The National Treasury plans to further regulate South Africa’s crypto-mining sector and crypto assets in 2022.
In its Budget Review published on Wednesday (23 February), Treasury said it is exploring measures to regulate electricity‐intensive crypto mining, which is environmentally harmful.
It also plans to publish a paper to address risks posed by so‐called ‘stablecoins’. Stablecoins are designed to have a value that is much more fixed than normal cryptocurrencies. This is because they are pegged to other assets, such as the US dollar or gold.
The country’s Intergovernmental Fintech Working Group (IFWG) published a position paper on crypto assets in June 2021, setting out a coordinated and phased approach to regulating crypto assets in the country.
Treasury said regulatory authorities are now developing several interventions based on the recommendations in this paper, including:
Including crypto asset service providers as accountable institutions within the Financial Intelligence Centre Act. This change would address concerns around money laundering and terror risk financing through crypto assets and align the act to the standards set by the FATF for virtual assets and related service providers. The proposed amendments to the act were published in June 2020 for public consultation and are expected to be finalised during 2022.
Protecting consumers by considering the declaration of crypto assets as a financial product under the Financial Advisory and Intermediary Services Act. According to this declaration, any person providing advice or intermediary services related to crypto assets must be recognised as a financial services provider under the act and must comply with the act’s requirements. This will include crypto asset exchanges and platforms, as well as brokers and advisors.
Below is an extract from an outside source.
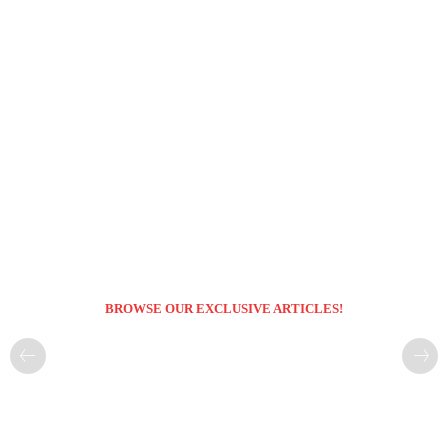
BROWSE OUR EXCLUSIVE ARTICLES!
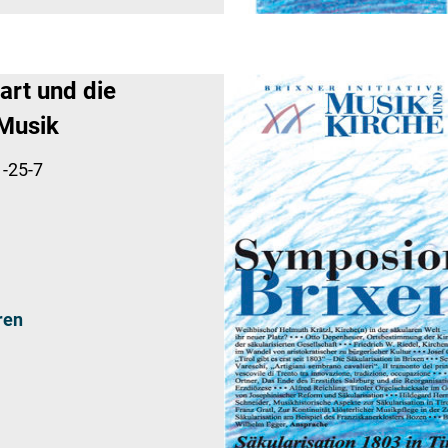
rt und die
 Musik
-25-7
ren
This work is expected to be finalised during 2022.
Enhancing monitoring and reporting of crypto asset transactions to comply with the Exchange Control Regulations of 1961. The process to include crypto assets in the regulations is underway.
Treasury said that it will also further explore the digitalisation of South Africa’s financial markets in 2022.
“Following the review of a wholesale digital central bank currency or digital cash, the second phase of this project explores digital financial assets based on distributed ledger technology and the use of digital money to settle payments.
“It highlights the potential impact of this technology and digitalisation on financial markets, and clarifies the relevant operational, legal and policy questions around a potential change.”
The project findings are expected to be released in April 2022, it said.